Summer’s Best Stone Fruits

What to get excited for this season

August 12, 2022  |   by Jess Thomson

When summer hits, the color spectrum in Metropolitan Market’s produce department gets even more intense, with the vibrant hues of peaches, nectarines, plums, apricots, and cherries. While you can always find the juiciest, most flavorful fruits year-round at Metropolitan Market, June through September is truly special, branching into newer varietals like apriums, pluots, and plumcots. While stone fruit’s success as a crop each year is weather dependent—a late frost or too much or too little moisture can really affect how the fruit grows — summer is always the best time to buy stone fruit.

Classified botanically as drupes, stone fruits have a thin skin, juicy flesh, and a pit, or stone, in the center that has a seed inside. They can be further classified by whether the pit naturally clings to the flesh when you cut into the fruit (called clingstone fruit) or falls from the flesh easily when you cut into it (called freestone fruit). While they’re all great eaten out of hand or added into salads, desserts, or jams, the array varying flavors, colors, textures, and names can be a little dizzying. This quick guide to summers best flavor will help you avoid common pitfalls.


Yellow Peach

Yellow peaches are the most classic summer peach. Large, orange, and covered with fuzz, with a big pit and sturdy flesh that can vary from reddish or pinkish to bright gold. Classic peach flavor has a perfect balance of sugar and acid.

White Peach

Imagine how a peach would mellow out if it took a vacation.
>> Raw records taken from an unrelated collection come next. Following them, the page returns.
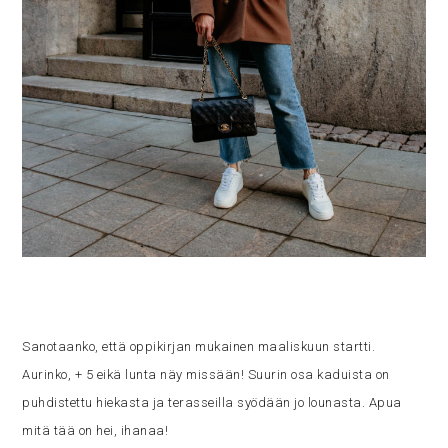
Sanotaanko, että oppikirjan mukainen maaliskuun startti.
Aurinko, + 5 eikä lunta näy missään! Suurin osa kaduista on
puhdistettu hiekasta ja terasseilla syödään jo lounasta. Apua
mitä tää on hei, ihanaa!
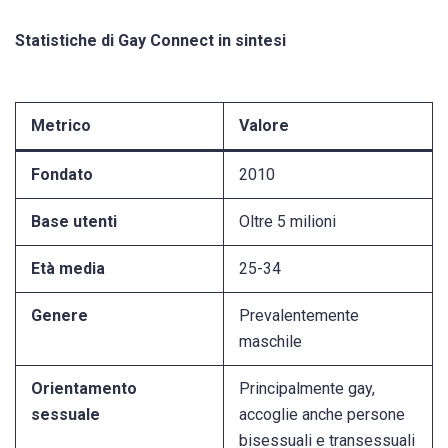
Statistiche di Gay Connect in sintesi
Metrico
Valore
Fondato
2010
Base utenti
Oltre 5 milioni
Età media
25-34
Genere
Prevalentemente
maschile
Orientamento
Principalmente gay,
sessuale
accoglie anche persone
bisessuali e transessuali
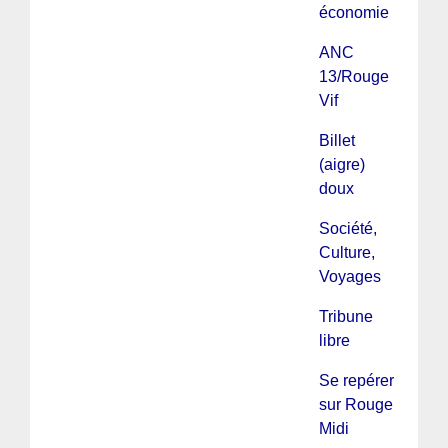
économie
ANC
13/Rouge
Vif
Billet
(aigre)
doux
Société,
Culture,
Voyages
Tribune
libre
Se repérer
sur Rouge
Midi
Lower in acid than their yellow counterparts, white peaches have a light cream-colored flesh and a sweeter, softer flavor that really comes through.

Donut Peach

Donut peaches, named because they’re flat and, well, donut-shaped, descended from a flat variety native to China. They have velvety skin with a soft, juicy white flesh, and a hint of almond flavor.

Black Plum

Juicy black plums have thin, taut skin with semi-firm yellow flesh inside. They range from sweet to sweet-tart in flavor, and the taste often has tropical notes – think banana or pineapple.

Red Plum

Milder and sweeter than black plums, red-skinned plums have crimson flesh, and some say, an aftertaste that reminds them of wine.
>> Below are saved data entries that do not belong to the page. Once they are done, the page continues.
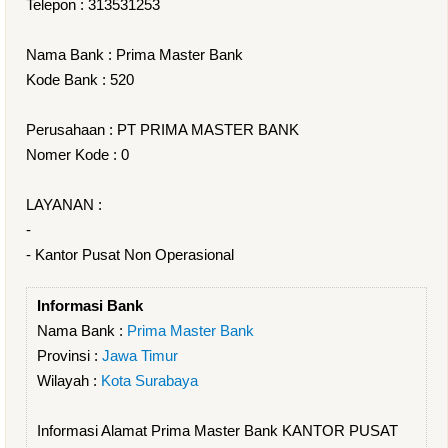
Telepon : 313531253
Nama Bank : Prima Master Bank
Kode Bank : 520
Perusahaan : PT PRIMA MASTER BANK
Nomer Kode : 0
LAYANAN :
-
- Kantor Pusat Non Operasional
Informasi Bank
Nama Bank :
Prima Master Bank
Provinsi :
Jawa Timur
Wilayah :
Kota Surabaya
Informasi Alamat Prima Master Bank KANTOR PUSAT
Pluots are natural crosses of plums and apricots, typically consisting of about 75 percent plum and 25 percent apricot. They have thin, glossy skin like a plum, and may bruise easily. They’re sweeter than either plums or apricots and come in a variety of skin and flesh colors, depending on which plums and apricots are involved in the initial cross.


Plumcots are half plum and half apricot. As with pluots, their skin and flesh color vary, and they can also have slightly fuzzy skin (like an apricot) or slightly mottled or speckled skin (like a plum). They are very fragrant, with flavors that often include notes of pomegranate, berry, and cherry.


Because they’re 75 percent apricot and 25 percent plum, apriums are almost always fuzzy like apricots, with a very juicy flesh, strong apricot flavor, and hints of raspberry.


With a very tart flavor, creamy texture, and soft, fuzzy exterior, apricots are much smaller than peaches or nectarines, and often have freestone pits, which makes them super easy to eat out of hand.

Black Velvet Apricots

While they’re technically a type of plumcot, Black Velvet apricots look like small fuzzy apricots, with very fine purple-black velvet skin and bright yellow flesh inside. They’re sweet and tart at the same time, with a bit of cinnamon flavor.


Yellow Nectarine

Yellow nectarines are the result of a natural genetic mutation in peaches that left the skins glossy, instead of fuzzy. While some prefer peaches, others say nectarines have the most perfect sugar and acid balance of all fruits. They often have a higher Brix level than peaches but taste more tart because of their higher acid content.

White Nectarine

Slightly heart-shaped, white nectarines, have less acid than their yellow counterparts, so they taste sweeter. Their skins are especially thin, with cream- or rose-colored flesh with hints of baking spices.

Look for fruit that’s tender to the touch, or, to avoid squeezing it, smell it—most ripe stone fruit has a sweet, floral fragrance. Store unripe fruit on the counter for a few days to allow it to ripen.

At the peak of season, nothing beats eating stone fruit straight up, with breakfast or as an afternoon snack. But for larger meals, explore our stone fruit recipes for great ways to incorporate them into lunch, dinner, and dessert. You’ll find fun entertaining ideas like Lamb Kebabs with Grilled Peaches and Pork, Peach, and Peanut Lettuce Wraps. Looking for something sweeter? Try our Peach Crisp, which is equally delicious made with nectarines or plums. Also, don’t throw away all those pits– stone fruit pits can be reserved and used to make flavorful syrups, vinegars, or liqueurs. Time for a summer adventure!